[Stored dataset items]
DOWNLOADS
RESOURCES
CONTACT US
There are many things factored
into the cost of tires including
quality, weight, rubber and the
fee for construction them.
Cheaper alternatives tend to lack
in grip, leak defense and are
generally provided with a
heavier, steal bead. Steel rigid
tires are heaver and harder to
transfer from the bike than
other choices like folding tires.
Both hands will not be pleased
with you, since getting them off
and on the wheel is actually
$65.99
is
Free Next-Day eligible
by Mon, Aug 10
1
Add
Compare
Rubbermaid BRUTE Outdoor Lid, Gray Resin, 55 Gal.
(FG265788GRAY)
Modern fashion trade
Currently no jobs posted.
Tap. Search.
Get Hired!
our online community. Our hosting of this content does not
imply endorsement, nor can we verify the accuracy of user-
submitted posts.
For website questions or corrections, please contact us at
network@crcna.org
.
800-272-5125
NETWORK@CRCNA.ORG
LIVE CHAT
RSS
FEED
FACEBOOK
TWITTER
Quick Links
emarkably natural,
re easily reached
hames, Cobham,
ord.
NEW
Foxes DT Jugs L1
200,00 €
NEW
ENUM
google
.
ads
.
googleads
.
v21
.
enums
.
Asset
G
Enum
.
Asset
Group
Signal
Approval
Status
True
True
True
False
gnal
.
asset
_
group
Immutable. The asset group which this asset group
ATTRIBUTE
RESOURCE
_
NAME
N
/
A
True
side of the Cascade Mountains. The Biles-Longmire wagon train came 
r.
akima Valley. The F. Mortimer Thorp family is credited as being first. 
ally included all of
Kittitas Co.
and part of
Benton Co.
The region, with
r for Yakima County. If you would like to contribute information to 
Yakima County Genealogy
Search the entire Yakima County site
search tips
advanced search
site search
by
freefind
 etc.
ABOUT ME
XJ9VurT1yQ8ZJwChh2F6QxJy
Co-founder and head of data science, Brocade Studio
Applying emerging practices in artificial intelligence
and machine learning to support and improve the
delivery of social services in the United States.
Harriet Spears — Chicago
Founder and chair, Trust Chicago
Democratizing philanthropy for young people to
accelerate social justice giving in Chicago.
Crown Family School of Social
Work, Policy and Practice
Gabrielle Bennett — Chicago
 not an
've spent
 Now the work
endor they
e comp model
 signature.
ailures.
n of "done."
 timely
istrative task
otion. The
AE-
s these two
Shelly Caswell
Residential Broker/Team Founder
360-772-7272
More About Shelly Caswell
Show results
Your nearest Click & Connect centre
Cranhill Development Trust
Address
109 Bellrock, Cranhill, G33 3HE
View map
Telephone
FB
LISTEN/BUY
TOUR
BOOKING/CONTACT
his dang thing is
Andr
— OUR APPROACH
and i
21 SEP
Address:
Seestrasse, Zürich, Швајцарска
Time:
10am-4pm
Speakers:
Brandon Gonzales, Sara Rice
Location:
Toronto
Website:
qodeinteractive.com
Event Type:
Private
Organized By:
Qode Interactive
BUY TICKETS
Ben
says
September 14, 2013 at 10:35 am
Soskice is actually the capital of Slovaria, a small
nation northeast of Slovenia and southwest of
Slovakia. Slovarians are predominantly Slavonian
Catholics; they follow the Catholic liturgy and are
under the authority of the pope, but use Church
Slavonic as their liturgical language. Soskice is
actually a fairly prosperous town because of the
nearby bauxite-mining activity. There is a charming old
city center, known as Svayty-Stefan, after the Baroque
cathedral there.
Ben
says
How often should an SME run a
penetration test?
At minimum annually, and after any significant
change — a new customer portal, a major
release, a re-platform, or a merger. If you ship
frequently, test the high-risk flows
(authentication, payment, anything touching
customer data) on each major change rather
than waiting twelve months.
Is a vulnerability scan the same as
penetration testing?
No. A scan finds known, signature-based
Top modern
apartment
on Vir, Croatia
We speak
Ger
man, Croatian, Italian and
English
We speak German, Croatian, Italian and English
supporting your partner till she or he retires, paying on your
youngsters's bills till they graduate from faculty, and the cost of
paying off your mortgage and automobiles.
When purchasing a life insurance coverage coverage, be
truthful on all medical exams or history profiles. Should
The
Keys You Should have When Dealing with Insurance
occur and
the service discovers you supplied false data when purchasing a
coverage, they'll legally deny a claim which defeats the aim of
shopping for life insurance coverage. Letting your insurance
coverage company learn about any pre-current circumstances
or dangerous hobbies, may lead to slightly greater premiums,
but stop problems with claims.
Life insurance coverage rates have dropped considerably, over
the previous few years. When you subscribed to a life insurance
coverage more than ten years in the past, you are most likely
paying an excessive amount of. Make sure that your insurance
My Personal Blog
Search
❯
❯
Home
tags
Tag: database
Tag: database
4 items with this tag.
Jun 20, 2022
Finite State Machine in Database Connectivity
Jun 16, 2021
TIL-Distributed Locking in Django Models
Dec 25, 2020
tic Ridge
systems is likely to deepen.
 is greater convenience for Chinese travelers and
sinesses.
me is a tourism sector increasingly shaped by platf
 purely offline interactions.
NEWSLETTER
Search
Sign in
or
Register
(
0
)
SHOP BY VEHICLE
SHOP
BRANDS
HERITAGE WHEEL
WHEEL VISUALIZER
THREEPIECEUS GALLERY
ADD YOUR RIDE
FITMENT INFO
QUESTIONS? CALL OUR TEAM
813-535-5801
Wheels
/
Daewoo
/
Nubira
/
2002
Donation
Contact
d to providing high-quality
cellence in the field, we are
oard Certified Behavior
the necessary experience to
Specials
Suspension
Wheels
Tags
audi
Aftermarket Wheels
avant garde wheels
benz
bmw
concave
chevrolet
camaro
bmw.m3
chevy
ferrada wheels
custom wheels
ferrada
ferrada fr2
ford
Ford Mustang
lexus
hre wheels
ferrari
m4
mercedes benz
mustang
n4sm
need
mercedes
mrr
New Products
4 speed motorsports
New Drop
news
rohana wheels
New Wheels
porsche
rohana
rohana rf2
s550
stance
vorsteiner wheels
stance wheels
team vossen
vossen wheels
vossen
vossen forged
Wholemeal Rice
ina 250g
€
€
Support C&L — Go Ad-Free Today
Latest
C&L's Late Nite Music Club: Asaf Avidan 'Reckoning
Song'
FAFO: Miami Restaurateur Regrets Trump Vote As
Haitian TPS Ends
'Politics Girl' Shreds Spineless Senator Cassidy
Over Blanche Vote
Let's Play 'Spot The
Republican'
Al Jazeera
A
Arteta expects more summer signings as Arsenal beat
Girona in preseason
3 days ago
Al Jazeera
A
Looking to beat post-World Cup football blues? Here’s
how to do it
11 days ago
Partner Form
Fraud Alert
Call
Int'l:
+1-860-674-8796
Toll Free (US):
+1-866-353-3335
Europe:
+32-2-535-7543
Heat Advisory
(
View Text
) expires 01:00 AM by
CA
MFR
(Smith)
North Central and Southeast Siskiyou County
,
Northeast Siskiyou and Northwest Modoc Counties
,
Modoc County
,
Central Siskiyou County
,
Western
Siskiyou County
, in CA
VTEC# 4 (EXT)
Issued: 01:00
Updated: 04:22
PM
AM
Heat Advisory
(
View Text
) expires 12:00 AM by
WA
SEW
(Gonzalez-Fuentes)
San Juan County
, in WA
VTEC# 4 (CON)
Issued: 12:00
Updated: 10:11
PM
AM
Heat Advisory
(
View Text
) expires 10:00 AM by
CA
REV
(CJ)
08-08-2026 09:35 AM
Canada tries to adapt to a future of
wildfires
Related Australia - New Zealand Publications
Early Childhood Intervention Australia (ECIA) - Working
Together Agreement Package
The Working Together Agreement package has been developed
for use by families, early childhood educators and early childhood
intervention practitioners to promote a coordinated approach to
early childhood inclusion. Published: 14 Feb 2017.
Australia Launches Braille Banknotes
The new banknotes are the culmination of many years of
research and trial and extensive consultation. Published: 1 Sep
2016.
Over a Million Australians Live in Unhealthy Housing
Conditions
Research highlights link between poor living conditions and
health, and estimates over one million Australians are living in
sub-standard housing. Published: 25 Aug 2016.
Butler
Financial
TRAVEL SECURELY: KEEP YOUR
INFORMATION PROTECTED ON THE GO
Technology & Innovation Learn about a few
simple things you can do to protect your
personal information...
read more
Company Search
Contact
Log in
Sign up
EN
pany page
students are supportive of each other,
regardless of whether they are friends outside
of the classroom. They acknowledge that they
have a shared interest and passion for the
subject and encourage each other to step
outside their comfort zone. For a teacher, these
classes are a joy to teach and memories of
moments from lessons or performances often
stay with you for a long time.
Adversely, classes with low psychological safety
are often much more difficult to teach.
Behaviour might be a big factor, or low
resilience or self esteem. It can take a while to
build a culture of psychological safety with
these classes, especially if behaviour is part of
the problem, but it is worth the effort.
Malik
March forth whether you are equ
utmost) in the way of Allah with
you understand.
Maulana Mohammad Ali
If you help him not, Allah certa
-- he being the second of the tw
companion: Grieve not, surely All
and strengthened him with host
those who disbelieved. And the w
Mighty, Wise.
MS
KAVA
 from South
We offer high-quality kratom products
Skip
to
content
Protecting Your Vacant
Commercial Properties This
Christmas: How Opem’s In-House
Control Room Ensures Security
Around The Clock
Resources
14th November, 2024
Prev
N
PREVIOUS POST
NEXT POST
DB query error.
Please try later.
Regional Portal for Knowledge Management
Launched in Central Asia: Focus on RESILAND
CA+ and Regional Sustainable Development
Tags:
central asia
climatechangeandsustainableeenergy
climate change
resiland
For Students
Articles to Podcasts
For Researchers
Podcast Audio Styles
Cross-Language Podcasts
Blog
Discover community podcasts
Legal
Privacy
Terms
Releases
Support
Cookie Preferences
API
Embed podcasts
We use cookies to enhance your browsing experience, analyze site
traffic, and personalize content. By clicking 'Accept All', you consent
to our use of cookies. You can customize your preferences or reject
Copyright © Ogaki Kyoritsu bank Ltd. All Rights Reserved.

*WORK REQUEST*.
State the number of lines above that contain "classes". Write nothing besides it.

*EXPECTED OUTPUT*.
3